I'm not an AWS expert but if I have to believe: https://medium.com/awesome-cloud/aws-difference-between-ebs-and-instance-store-f030c4407387#:~:text=TL%3BDR,level%20storage%20for%20your%20instance.

EBS volume is network attached drive which results in slow performance but data is persistent meaning even if you reboot the instance data will be there.

Instance store instance store provides temporary block-level storage for your instance. This storage is located on disks that are physically attached to the host computer.

Than EBS could be one of the bottlenecks. One thing to try is to use local storage at least for the output data. Using network storage for writes typically adds a lot of latency.

joachimmetz commented 4 years ago

The workers being killed and respawned is another bottleneck

Using Docker and virtualization will add overhead as well, but let's use Docker for now to rule out the work deaths to be caused by an issue in the local installation.

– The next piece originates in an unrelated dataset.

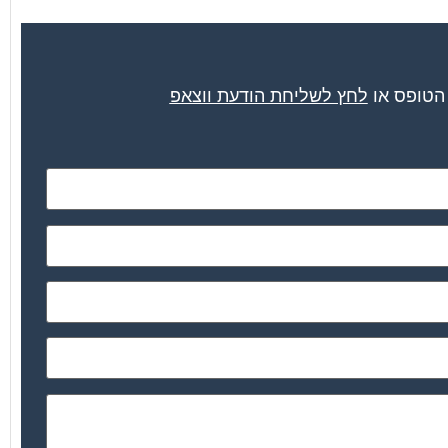
 הטופס או
לחץ לשליחת הודעת ווצאפ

siftuser commented 4 years ago

Thanks @joachimmetz - the challenge with Instance store backed Instances is maximum 10GiB volume size

is there a way to gets stats to prove IO bottlenecks to ask for IO optimized instances ? Thanks

joachimmetz commented 4 years ago

is there a way to gets stats to prove IO bottlenecks to ask for IO optimized instances ? Thanks

Besides using AWS "project" and system-level IO stats, maybe Plaso storage profler (--profilers=storage) might be able to tell something on read and write times. Note that this functionality is still WIP, so it might not give a full overview of read and writes yet.

siftuser commented 4 years ago

@joachimmetz the last effort was not working (after about 8 days, completed < 70%). Created new instance using t2.2xlarge. Glad it finally completed processing entire disk in about 30 hours. Used these profilers memory,parsers,storage if you are interested in the logs.

Thank you for your help all this while

joachimmetz commented 4 years ago

Good to hear that it completed. Note that these are not normal processing times.

the last effort was not working (after about 8 days, completed < 70%).

did you see worker deaths?

If you can pass me the profiler parser memory files that might point me to what was/is eating up the worker memory.

siftuser commented 4 years ago

did you see worker deaths?

yes, they were :-(

If you can pass me the profiler parser memory files that might point me to what was/is eating up the worker memory.

surely, will do. Thanks

joachimmetz commented 4 years ago

@siftuser any update on the profiler files? otherwise I'll close this issue as cannot fix without necessary information.

joachimmetz commented 4 years ago

Closing issue. Feel free to reopen if needed